Project Ruth was really the inspiration of three men, T. Thomas an American Missionary, Oti Bunaciu a Romanian Baptist Minister and Rev. Peter Williams a Free Church Minister, whose church is in Wollaston, Stourbridge. Many more people became involved in the Project but, most people will agree, these were the three key players.
Oti's Church is in Farentari, a poor suburb of Bucharest in Romania. Most of the people living there are Roma People, put there by the old Communist Regime. In 1992 T. Thomas challenged Oti to provide an education for the Roma children in the area, and so the Project began.
Initially as a Sunday School programme but soon evolving into a day centre where literacy classes were arranged after it was realised that most of the children could neither read nor write and had never been to school before.
Since many of these children were already approaching their early teens they had no chance whatsoever of enrolling in a regular school programme. The education system simply didn't recognise that an illiteracy problem existed. Anybody who failed to make it to school at the starting age of 7 years old, or within the following 2 years, had nowhere to go. There were no adult literacy classes and no educational recovery programs.
After a few years the literacy class was registered as a primary school and called the Ruth School.
The first school was based in an old former Communist meeting centre, which had earth floors with little or no sanitation, or electricity. There were about 12 students in the first year intake. Most of the teachers were untrained volunteers.
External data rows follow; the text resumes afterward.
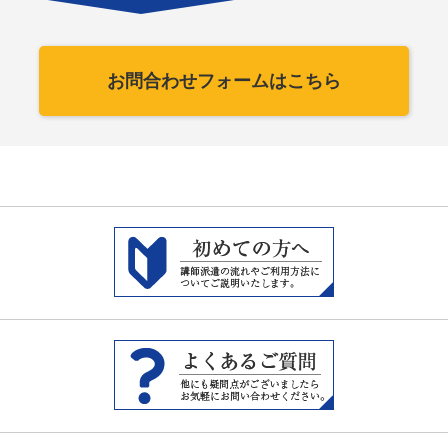
お問合わせフォームはこちら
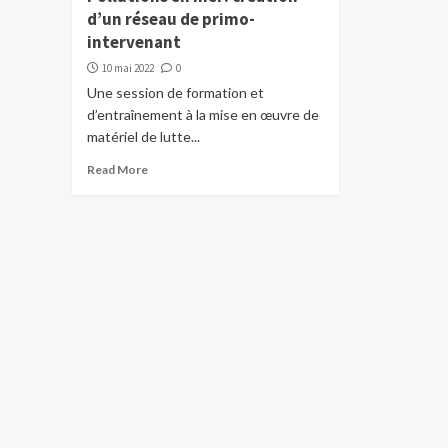
d’un réseau de primo-
intervenant
10 mai 2022
0
Une session de formation et
d’entraînement à la mise en œuvre de
matériel de lutte...
Read More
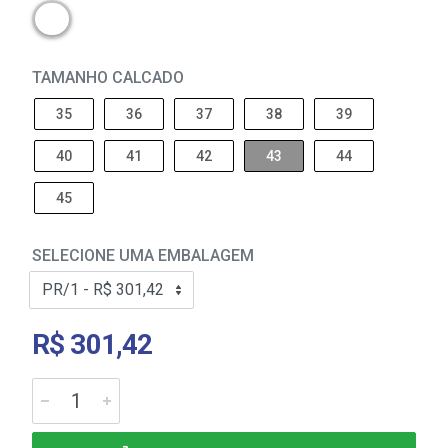
TAMANHO CALCADO
35
36
37
38
39
40
41
42
43
44
45
SELECIONE UMA EMBALAGEM
R$ 301,42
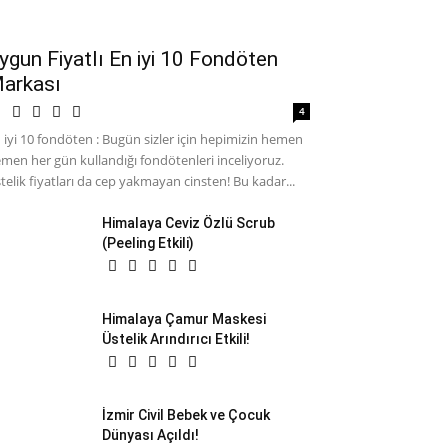
ygun Fiyatlı En iyi 10 Fondöten
arkası
4
 iyi 10 fondöten : Bugün sizler için hepimizin hemen
men her gün kullandığı fondötenleri inceliyoruz.
telik fiyatları da cep yakmayan cinsten! Bu kadar...
Himalaya Ceviz Özlü Scrub
(Peeling Etkili)
Himalaya Çamur Maskesi
Üstelik Arındırıcı Etkili!
İzmir Civil Bebek ve Çocuk
Dünyası Açıldı!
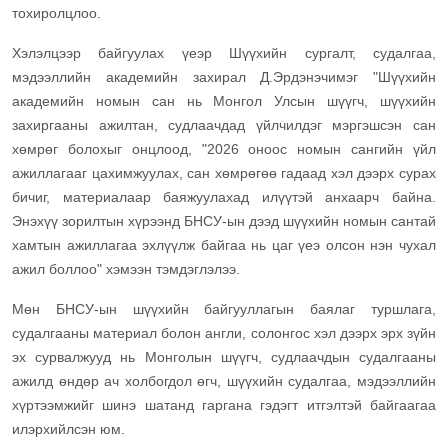
тохиролцлоо.
Хэлэлцээр байгуулах үеэр Шүүхийн сургалт, судалгаа,
мэдээллийн академийн захирал Д.Эрдэнэчимэг "Шүүхийн
академийн номын сан нь Монгол Улсын шүүгч, шүүхийн
захиргааны ажилтан, судлаачдад үйлчилдэг мэргэшсэн сан
хөмрөг болохыг онцлоод, "2026 оноос номын сангийн үйл
ажиллагааг цахимжуулах, сан хөмрөгөө гадаад хэл дээрх сурах
бичиг, материалаар баяжуулахад илүүтэй анхаарч байна.
Энэхүү зорилтын хүрээнд БНСУ-ын дээд шүүхийн номын сантай
хамтын ажиллагаа эхлүүлж байгаа нь цаг үеэ олсон нэн чухал
ажил боллоо" хэмээн тэмдэглэлээ.
Мөн БНСУ-ын шүүхийн байгууллагын баялаг туршлага,
судалгааны материал болон англи, солонгос хэл дээрх эрх зүйн
эх сурвалжууд нь Монголын шүүгч, судлаачдын судалгааны
ажилд өндөр ач холбогдол өгч, шүүхийн судалгаа, мэдээллийн
хүртээмжийг шинэ шатанд гаргана гэдэгт итгэлтэй байгаагаа
илэрхийлсэн юм.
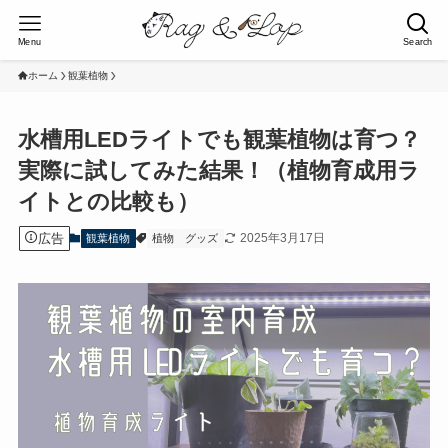
Menu
Search
ホーム
観葉植物
水槽用LEDライトでも観葉植物は育つ？
実際に試してみた結果！（植物育成用ラ
イトとの比較も）
広告
2025年3月17日
観葉植物
植物
グッズ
Due to the poverty in the area, children started to attend the school simply because of the hot meal offered. The Ruth School soon improved the educational provision through a basic curriculum and, in addition to the daily hot meal, simple medical care and training in hygiene was also provided.
The first purpose built school was opened about 2 years later but Ruth School soon grew out of that building and in 2006 the present school was officially opened.
It was in 1992 that Rotary Club of Bewdley heard about Project Ruth, and following a visit by a few members to Farentari decided to support the project. In 2005 several members of the Club went to see at first hand the school and view the construction of, what is now, the current school.
Today 228 students now study in a modern school, complete with a Computer Room, Medical Centre and a Library, with its own librarian. All the Teaching Staff are fully qualified. The school is identifying students with learning difficulties, and is taking steps to assist their training. The original School is now the Obed Centre and is working very well as a pre-school centre.
One thing of which I am particularly proud is that by the end of 2015 more than 1800 individuals in the Farentari area had been enrolled at the Medical centre, which was set up with money donated by the late Dave Bishop, a former member of the Rotary Club of Bewdley.
Bewdley Club funds the education of four children (this was reduced to 3 children in 2018) and, in addition, several members make personal donations to support the education of a further ten children.
It has come a long way since we first became involved and the Project Ruth model is now being used to create new opportunities for education in countries outside of Romania.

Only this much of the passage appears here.